JEFF CANTWELL: Well, consolidation will always be a part of the industry. I'm not necessarily making that call, where we'll see that type of consolidation. But I think what you will see is as price pressure continues over time, as that part of it increases, you will likely see some consolidation amongst exchanges. And historically, that has been the case. We've looked at other industries. I think equity trading is sort of an important corollary to what we're seeing in crypto trading.
And so what you're seeing over time is pricing pressure from new entrants in the equity trading market. And that has led to consolidation. So I agree with your point. It's something that we'll be keeping track of.
BRAD SMITH: Coinbase also has a part of their business that directly revolves around staking. And so for this period of time, in a crypto winter, what does that change in terms of the calculus around how much their revenues that are coming in from their staking business will actually look like and the people that are willing to-- the number of HODLers, if you will, that are willing to stake their cryptocurrency and what that means in revenue for a company on Coinbase?
JEFF CANTWELL: Well, still a small piece of the business is growing. But it brings the regulatory aspect into the equation. You have to look at the role of regulators in the crypto industry going forward. And so, the SEC has been very aggressive as far as regulation. And what they're focusing on right now is the Howey test. And what they're saying is that if there's some coin where a consumer who's purchasing that coin is benefiting from the work of others, that could potentially be deemed a security.
Now, the balance there, the nuance in that argument is Coinbase and others are, I believe, rightly pointing out that there's more to think about with this industry. This is very dynamic. There's a lot of new business models emerging. And so you don't want to stifle innovation. So that's a very valid point. And we kind take that as, this is an ongoing conversation with the regulators.

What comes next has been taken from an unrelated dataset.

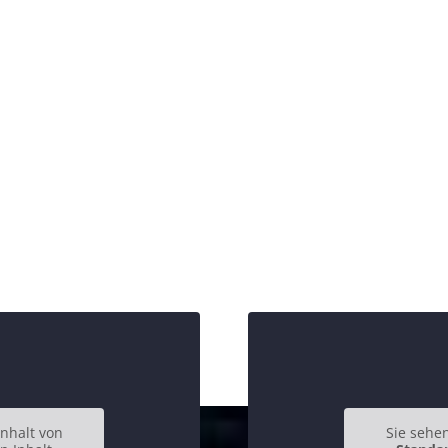
inhalt von
Sie sehen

But ultimately, from our perspective, staking does seem very similar to a yield product, as we've seen in the financial industry. And therefore, you will likely have further regulation. And from our perspective, that will likely be negative for volumes in the space given-- compared to the previous regime pre-regulation.
BRIAN SOZZI: Wells Fargo analyst Jeff Cantwell with the big call on Coinbase, good to see you. We'll talk to you soon.